Und deshalb sollten wir Contarini ein Angebot machen. Er darf sich
geräuschlos aus Venedig entfernen, und die
Heiratsangelegenheit kommt vom Tisch. Reden Sie mit ihm. Noch
heute.»
    «Lodron ist im
Bilde?»
    Spaur nickte.
«Ihm verdanke ich die Kenntnis der Vorgeschichte
Contarinis.»
    «Und die
Tagebücher, die Lodron unbedingt sehen will?»
    «Flyte hat allen
Grund, uns dankbar zu sein», sagte Spaur. «Wir haben
den Mann identifiziert, der Petrelli ermordet und versucht hat,
Flyte zu töten. Er wird kooperieren.»

39
    Eigentlich hätte
Tron, der Commissario von San Marco, in Venedig geboren und
aufgewachsen, die Stadt wie seine eigene Westentasche kennen
müssen. Eigentlich - denn in letzter Zeit
war es öfter vorgekommen, dass ihm das venezianische Stadtbild
nicht mehr ganz präsent zu sein schien und er auch Fremden
falsche Auskünfte gab. Das war einigermaßen irritierend
- nicht nur für die Fremden, sondern auch für ihn selber.
Dass seine Aussetzer einem Muster folgten, war Tron aufgegangen,
als er eines Tages überrascht war, am oberen Ende des
Canalazzo auf einen Bahnhof zu treffen.

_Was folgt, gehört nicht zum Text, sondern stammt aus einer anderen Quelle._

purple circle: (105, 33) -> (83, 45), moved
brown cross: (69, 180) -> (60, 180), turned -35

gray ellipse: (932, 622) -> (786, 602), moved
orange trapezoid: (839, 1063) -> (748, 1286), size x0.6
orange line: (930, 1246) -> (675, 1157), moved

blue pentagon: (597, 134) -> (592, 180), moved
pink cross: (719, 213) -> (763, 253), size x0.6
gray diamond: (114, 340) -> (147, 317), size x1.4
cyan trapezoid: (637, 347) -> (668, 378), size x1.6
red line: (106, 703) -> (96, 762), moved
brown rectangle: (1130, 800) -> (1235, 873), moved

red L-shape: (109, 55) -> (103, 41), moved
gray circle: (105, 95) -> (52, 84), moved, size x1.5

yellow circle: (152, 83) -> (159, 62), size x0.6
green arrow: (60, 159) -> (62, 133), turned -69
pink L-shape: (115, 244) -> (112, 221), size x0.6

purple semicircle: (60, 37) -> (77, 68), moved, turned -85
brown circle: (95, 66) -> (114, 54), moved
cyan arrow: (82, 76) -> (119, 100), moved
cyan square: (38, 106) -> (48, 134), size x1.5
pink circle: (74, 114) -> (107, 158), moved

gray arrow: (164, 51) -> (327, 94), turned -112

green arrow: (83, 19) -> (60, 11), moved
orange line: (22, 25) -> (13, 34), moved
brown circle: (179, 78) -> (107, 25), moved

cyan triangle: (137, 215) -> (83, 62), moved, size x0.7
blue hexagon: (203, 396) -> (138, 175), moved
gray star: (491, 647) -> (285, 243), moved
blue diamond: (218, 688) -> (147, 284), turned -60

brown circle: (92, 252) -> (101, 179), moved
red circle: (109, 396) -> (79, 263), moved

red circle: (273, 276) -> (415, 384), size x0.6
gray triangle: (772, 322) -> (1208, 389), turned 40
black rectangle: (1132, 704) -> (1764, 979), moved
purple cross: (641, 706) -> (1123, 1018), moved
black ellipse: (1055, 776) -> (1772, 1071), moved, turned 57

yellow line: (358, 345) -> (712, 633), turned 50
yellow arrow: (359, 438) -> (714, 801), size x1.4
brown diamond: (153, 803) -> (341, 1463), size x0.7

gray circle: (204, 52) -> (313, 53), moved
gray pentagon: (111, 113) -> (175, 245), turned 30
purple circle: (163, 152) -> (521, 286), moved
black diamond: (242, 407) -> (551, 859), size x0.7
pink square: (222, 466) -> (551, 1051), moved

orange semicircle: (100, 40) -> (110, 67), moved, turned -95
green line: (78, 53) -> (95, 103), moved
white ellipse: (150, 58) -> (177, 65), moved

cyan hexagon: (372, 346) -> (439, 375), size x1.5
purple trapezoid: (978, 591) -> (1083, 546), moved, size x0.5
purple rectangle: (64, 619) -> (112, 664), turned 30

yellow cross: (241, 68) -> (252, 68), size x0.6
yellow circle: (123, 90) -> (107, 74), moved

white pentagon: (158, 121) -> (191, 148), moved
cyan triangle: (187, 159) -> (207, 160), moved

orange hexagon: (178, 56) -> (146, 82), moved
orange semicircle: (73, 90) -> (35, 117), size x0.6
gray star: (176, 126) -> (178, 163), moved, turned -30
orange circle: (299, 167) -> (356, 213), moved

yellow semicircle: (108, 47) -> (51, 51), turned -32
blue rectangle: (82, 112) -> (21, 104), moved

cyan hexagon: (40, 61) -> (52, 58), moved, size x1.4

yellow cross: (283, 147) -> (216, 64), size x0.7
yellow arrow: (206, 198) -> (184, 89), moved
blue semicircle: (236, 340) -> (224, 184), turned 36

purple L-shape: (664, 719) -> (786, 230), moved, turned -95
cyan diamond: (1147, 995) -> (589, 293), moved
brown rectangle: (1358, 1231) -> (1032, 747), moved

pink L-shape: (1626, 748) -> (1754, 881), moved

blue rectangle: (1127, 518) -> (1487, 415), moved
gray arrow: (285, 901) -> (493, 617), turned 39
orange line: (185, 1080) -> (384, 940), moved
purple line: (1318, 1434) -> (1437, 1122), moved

Ähnlich erging es ihm
beim Anblick des Gasmeilers auf der anderen Seite der Stadt, dessen
Existenz er jedes Mal mit Erstaunen zu Kenntnis nahm, was albern
war, denn ebenso wie der Bahnhof stand der Meiler schon länger
als zwanzig Jahre an seinem Platz. Tron fragte sich hin und wieder,
wie es wohl den Einwohnern von Paris ergehen mochte, deren Stadt
sich in den letzten beiden Jahrzehnten radikal verändert
hatte. Er dachte an Baudelaire    
    (Charles nannte ihn die
Principessa, die mit ihm in Paris verkehrt hatte) und seine Trauer
über das Verschwinden des alten Paris. Aber er, Tron, lebte in
Venedig - in einer Stadt, die sich im Grunde kaum verändert
hatte. Das alles war so lächerlich, dass er sich hütete,
darüber zu sprechen - schon gar nicht mit der Principessa, die
ihn für hoffnungslos altmodisch hielt und selber jede neue
Eisenbahnstrecke, jede neue Gas- und jede neue Telegraphenleitung
enthusiastisch begrüßte.
    Tron verließ
Spaurs Büro kurz nach halb zwei, um zum Seminario Patriarchale
zu laufen, in dem Contarini sein Quartier bezogen hatte. Der Himmel
über der Stadt sah aus wie tags zuvor, eine dunkles Grau,
über das hin und wieder ein paar träge Möwen flogen.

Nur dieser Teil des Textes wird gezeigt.